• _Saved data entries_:
# # #

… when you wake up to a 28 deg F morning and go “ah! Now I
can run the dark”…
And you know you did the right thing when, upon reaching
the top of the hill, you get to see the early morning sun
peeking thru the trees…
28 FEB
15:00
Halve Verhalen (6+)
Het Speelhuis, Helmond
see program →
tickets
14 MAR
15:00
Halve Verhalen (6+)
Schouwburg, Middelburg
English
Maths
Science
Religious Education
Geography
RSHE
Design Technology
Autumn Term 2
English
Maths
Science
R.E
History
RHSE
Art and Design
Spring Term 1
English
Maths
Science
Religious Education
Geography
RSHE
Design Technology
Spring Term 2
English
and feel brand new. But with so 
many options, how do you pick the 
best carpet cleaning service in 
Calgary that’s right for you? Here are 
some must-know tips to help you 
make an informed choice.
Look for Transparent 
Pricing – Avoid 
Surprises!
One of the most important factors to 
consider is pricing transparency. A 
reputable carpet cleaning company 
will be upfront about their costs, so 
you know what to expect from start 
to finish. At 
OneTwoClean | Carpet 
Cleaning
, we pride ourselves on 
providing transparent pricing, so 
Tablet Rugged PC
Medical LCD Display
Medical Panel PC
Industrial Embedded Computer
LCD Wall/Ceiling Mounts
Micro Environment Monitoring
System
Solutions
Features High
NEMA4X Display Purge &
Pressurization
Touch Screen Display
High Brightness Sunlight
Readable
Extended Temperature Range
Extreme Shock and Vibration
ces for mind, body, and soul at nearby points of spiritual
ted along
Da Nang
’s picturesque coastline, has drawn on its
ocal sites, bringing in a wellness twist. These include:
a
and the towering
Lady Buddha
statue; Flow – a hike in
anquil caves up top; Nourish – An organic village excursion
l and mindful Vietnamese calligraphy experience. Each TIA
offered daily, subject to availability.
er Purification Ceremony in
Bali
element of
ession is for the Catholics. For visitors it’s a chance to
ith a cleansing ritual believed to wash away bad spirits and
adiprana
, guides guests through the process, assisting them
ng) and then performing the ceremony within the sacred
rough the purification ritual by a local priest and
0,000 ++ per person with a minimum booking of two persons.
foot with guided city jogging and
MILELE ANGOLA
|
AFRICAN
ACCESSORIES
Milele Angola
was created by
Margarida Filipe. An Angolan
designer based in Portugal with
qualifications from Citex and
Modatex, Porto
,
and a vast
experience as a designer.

# # #

• _Task directions_: Every entry must be output again exactly as it was given.

• _Output for this task_:
… when you wake up to a 28 deg F morning and go “ah! Now I
can run the dark”…
And you know you did the right thing when, upon reaching
the top of the hill, you get to see the early morning sun
peeking thru the trees…
28 FEB
15:00
Halve Verhalen (6+)
Het Speelhuis, Helmond
see program →
tickets
14 MAR
15:00
Halve Verhalen (6+)
Schouwburg, Middelburg
English
Maths
Science
Religious Education
Geography
RSHE
Design Technology
Autumn Term 2
English
Maths
Science
R.E
History
RHSE
Art and Design
Spring Term 1
English
Maths
Science
Religious Education
Geography
RSHE
Design Technology
Spring Term 2
English
and feel brand new. But with so 
many options, how do you pick the 
best carpet cleaning service in 
Calgary that’s right for you? Here are 
some must-know tips to help you 
make an informed choice.
Look for Transparent 
Pricing – Avoid 
Surprises!
One of the most important factors to 
consider is pricing transparency. A 
reputable carpet cleaning company 
will be upfront about their costs, so 
you know what to expect from start 
to finish. At 
OneTwoClean | Carpet 
Cleaning
, we pride ourselves on 
providing transparent pricing, so 
Tablet Rugged PC
Medical LCD Display
Medical Panel PC
Industrial Embedded Computer
LCD Wall/Ceiling Mounts
Micro Environment Monitoring
System
Solutions
Features High
NEMA4X Display Purge &
Pressurization
Touch Screen Display
High Brightness Sunlight
Readable
Extended Temperature Range
Extreme Shock and Vibration
ces for mind, body, and soul at nearby points of spiritual
ted along
Da Nang
’s picturesque coastline, has drawn on its
ocal sites, bringing in a wellness twist. These include:
a
and the towering
Lady Buddha
statue; Flow – a hike in
anquil caves up top; Nourish – An organic village excursion
l and mindful Vietnamese calligraphy experience. Each TIA
offered daily, subject to availability.
er Purification Ceremony in
Bali
element of
ession is for the Catholics. For visitors it’s a chance to
ith a cleansing ritual believed to wash away bad spirits and
adiprana
, guides guests through the process, assisting them
ng) and then performing the ceremony within the sacred
rough the purification ritual by a local priest and
0,000 ++ per person with a minimum booking of two persons.
foot with guided city jogging and
MILELE ANGOLA
|
AFRICAN
ACCESSORIES
Milele Angola
was created by
Margarida Filipe. An Angolan
designer based in Portugal with
qualifications from Citex and
Modatex, Porto
,
and a vast
experience as a designer.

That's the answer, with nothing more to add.